Reading Corrupt Data

Created: February 3, 2015 Tagged As: .net, C#, General, Language Share:

I don't know how many times I have been given an old Microsoft Access database to import into a new SQL Server-based system I am writing only to run into SQL Data Import errors that say some cryptic message. Usually these are caused by corruption in the Access (or Excel) data source that the native program seems to know how to gloss over but everything else does not.
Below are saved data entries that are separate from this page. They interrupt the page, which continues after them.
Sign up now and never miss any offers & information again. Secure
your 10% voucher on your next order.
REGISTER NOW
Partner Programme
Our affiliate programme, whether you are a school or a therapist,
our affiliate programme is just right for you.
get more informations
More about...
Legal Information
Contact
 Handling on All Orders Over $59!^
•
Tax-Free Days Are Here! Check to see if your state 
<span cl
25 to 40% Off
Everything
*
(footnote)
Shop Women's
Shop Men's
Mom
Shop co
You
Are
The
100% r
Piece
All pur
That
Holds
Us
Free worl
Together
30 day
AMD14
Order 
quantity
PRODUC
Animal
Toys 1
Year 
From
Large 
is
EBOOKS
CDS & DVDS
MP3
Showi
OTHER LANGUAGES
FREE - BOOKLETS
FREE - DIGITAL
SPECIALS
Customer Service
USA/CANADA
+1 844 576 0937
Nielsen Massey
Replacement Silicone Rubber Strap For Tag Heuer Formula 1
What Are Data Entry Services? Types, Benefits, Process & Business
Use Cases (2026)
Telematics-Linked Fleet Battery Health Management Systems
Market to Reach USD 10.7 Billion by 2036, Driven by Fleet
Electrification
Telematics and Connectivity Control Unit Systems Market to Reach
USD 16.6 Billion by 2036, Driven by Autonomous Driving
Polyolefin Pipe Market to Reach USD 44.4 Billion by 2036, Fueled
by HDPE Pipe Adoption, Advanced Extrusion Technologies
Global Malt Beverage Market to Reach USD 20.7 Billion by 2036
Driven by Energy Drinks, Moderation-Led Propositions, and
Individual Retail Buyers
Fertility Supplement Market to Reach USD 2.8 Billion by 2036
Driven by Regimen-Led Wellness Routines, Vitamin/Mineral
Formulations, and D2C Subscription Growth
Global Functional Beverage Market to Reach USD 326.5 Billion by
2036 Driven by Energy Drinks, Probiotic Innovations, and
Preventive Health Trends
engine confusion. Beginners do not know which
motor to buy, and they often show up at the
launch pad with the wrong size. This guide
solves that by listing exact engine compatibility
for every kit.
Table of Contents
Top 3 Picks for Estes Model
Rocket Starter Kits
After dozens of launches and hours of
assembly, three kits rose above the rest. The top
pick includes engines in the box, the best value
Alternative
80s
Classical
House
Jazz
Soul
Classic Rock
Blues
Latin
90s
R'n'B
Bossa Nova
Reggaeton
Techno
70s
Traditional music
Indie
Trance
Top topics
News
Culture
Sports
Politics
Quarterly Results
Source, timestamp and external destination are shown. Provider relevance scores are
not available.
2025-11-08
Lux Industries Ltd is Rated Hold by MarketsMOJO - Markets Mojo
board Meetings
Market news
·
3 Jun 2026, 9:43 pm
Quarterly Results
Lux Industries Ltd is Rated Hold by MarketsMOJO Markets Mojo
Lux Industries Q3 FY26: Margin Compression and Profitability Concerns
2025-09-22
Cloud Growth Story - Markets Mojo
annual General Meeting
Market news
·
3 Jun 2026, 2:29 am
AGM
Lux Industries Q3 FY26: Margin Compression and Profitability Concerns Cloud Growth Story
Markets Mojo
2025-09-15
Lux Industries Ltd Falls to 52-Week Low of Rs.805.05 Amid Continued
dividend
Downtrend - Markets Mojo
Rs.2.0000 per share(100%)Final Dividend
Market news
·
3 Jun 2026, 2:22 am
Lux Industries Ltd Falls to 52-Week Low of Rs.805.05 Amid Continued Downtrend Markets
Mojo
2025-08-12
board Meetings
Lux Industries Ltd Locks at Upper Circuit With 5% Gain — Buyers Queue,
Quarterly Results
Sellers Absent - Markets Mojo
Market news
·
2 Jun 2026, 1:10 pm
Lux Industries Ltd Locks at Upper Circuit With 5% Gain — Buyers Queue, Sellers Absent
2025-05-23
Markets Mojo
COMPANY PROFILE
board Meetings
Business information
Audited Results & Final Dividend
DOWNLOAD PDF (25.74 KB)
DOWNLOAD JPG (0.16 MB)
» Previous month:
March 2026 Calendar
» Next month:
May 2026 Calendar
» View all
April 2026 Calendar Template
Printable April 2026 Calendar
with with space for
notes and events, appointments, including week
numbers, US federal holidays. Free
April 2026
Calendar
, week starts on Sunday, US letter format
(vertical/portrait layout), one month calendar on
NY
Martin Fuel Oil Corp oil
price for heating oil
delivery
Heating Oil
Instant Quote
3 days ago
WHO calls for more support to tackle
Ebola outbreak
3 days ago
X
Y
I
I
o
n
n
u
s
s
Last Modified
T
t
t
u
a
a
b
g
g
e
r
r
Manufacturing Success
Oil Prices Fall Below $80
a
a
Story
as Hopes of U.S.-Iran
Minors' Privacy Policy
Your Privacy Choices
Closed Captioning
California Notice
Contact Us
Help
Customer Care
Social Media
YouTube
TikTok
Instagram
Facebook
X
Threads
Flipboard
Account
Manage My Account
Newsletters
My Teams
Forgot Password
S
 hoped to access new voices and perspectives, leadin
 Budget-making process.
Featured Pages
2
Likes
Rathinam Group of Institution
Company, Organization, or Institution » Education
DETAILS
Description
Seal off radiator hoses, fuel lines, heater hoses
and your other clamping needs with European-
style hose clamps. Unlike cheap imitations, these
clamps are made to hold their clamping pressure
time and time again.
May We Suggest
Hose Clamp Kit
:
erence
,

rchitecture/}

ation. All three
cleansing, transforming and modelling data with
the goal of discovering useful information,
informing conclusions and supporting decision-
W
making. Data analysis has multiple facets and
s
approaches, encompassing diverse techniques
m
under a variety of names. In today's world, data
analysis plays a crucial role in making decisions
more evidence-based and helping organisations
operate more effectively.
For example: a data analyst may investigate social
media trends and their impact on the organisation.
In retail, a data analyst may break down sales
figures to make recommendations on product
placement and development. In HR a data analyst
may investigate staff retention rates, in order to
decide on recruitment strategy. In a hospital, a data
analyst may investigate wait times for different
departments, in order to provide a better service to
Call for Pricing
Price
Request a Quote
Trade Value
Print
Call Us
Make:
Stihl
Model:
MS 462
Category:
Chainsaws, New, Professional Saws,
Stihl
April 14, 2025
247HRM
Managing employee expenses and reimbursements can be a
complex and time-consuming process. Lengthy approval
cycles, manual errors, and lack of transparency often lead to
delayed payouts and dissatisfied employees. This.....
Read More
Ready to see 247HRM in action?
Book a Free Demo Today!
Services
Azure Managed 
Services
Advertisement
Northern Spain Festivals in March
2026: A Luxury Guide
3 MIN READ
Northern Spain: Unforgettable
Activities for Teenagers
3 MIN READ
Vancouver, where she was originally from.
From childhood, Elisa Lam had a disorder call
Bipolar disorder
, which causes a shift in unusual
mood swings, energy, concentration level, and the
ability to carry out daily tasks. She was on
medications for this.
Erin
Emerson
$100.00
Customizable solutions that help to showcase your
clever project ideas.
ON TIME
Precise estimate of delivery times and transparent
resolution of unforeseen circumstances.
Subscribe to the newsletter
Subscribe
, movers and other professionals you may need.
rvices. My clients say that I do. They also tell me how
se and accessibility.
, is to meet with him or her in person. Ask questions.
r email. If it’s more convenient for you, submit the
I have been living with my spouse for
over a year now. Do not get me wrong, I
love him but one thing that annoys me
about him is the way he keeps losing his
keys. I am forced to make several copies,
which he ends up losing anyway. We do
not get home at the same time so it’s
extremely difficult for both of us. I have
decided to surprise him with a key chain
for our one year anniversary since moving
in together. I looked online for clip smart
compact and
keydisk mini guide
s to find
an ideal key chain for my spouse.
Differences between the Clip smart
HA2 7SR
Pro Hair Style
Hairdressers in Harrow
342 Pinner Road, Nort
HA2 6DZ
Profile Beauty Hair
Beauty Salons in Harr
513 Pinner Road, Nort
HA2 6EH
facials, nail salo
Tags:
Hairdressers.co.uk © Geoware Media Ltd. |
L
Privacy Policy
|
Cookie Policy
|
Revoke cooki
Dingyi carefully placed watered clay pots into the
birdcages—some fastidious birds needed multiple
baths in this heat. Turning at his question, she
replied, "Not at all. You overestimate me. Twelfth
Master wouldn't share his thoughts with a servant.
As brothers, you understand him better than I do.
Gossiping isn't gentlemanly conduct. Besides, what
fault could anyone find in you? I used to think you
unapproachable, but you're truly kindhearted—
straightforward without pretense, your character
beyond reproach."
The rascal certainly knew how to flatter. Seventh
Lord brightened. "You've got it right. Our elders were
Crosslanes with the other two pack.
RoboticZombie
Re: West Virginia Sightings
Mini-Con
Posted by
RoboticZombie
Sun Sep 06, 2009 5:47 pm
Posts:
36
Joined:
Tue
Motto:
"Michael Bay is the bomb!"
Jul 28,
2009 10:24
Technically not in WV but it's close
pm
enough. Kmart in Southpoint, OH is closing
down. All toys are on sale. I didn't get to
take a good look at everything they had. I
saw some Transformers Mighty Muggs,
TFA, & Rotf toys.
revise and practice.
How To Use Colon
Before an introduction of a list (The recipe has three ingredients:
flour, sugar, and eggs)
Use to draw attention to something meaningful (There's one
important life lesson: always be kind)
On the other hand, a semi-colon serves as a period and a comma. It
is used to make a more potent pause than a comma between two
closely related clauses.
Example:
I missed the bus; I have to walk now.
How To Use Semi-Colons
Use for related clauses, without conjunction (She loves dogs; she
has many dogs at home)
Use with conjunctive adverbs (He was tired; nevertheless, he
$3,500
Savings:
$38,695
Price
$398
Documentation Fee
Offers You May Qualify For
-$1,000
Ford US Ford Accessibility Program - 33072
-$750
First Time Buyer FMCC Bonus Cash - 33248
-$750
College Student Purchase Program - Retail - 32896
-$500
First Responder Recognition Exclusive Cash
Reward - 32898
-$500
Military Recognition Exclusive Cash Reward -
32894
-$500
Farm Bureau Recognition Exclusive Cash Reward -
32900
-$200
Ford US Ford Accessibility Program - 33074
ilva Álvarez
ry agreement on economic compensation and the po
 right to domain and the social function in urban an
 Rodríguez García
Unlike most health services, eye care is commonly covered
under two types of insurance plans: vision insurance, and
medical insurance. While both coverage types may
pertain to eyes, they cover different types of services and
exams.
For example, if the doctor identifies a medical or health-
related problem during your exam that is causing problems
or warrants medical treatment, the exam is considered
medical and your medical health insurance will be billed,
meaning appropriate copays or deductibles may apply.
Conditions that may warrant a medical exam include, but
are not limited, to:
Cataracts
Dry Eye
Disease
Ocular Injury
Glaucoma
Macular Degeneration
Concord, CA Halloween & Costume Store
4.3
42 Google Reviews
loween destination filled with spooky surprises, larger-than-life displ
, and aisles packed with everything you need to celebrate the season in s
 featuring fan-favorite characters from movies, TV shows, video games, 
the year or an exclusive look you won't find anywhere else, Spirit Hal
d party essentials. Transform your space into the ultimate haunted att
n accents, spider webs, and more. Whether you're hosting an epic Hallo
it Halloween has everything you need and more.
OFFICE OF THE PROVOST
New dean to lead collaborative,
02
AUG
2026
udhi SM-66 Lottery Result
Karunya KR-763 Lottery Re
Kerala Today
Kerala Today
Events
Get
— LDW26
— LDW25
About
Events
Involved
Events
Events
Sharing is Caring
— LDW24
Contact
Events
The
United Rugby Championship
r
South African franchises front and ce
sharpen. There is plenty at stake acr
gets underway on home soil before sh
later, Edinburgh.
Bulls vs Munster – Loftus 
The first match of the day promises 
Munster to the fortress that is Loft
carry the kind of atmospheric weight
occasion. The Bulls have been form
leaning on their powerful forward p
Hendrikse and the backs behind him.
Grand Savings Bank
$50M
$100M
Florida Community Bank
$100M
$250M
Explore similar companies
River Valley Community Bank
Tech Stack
I usually then must resort to C# code to read and parse the data. The preferred mechanism for this is ADO.net and there is a ton of information about connecting it to various data sources, so I won't go into that here. What most articles fails to discuss is the DataAdapter.FillError event. Were it not for this event, we would be stuck with an all-or-nothing approach to data import: either you get the entire table, or, if even one tiny error occurs, nothing at all.

The FillError event is called for every ‚Äčrow that generates and error. When handling this event, you will notice that the event arguments passed in have a property named Continue. Setting this to true tells the DataAdapter that you've acknowledged the issue and it can keep going.

The code example below shows how this event can be used:

public class FillErrorTest
{
   public DataTable FillTable()
   {
      DataTable tableToFill = null; 
      System.Data.OleDb.OleDbDataAdapter daOLE = new System.Data.OleDb.OleDbDataAdapter(); 
      daOLE.FillError += daOLE_FillError;
      daOLE.SelectCommand = new System.Data.OleDb.OleDbCommand() { CommandText = "SELECT * FROM MyTable", CommandType = CommandType.Text };
      daOLE.Fill(tableToFill); return tableToFill;
   }

   private void daOLE_FillError(object sender, FillErrorEventArgs e)
   {
      Console.WriteLine("Fill error!!");
      e.Continue = true;
   }
} 

Now I know that this doesn't help you get data from the row(s) that are corrupt, but at least the rest of the data source can be read and my clients generally feel that 99% (or better) of data retrieval is better than none. And if you can use the FillError event to log which row(s) cannot be read, then manually entering the information would then be possible.